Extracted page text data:
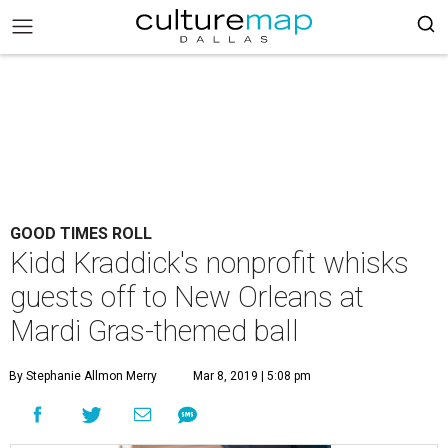
GOOD TIMES ROLL
Kidd Kraddick's nonprofit whisks
guests off to New Orleans at
Mardi Gras-themed ball
By Stephanie Allmon Merry
Mar 8, 2019 | 5:08 pm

**Task item:**
First drop every picture, then print the data above exactly as it stands.

**Answer to the exercise:**
GOOD TIMES ROLL
Kidd Kraddick's nonprofit whisks
guests off to New Orleans at
Mardi Gras-themed ball
By Stephanie Allmon Merry
Mar 8, 2019 | 5:08 pm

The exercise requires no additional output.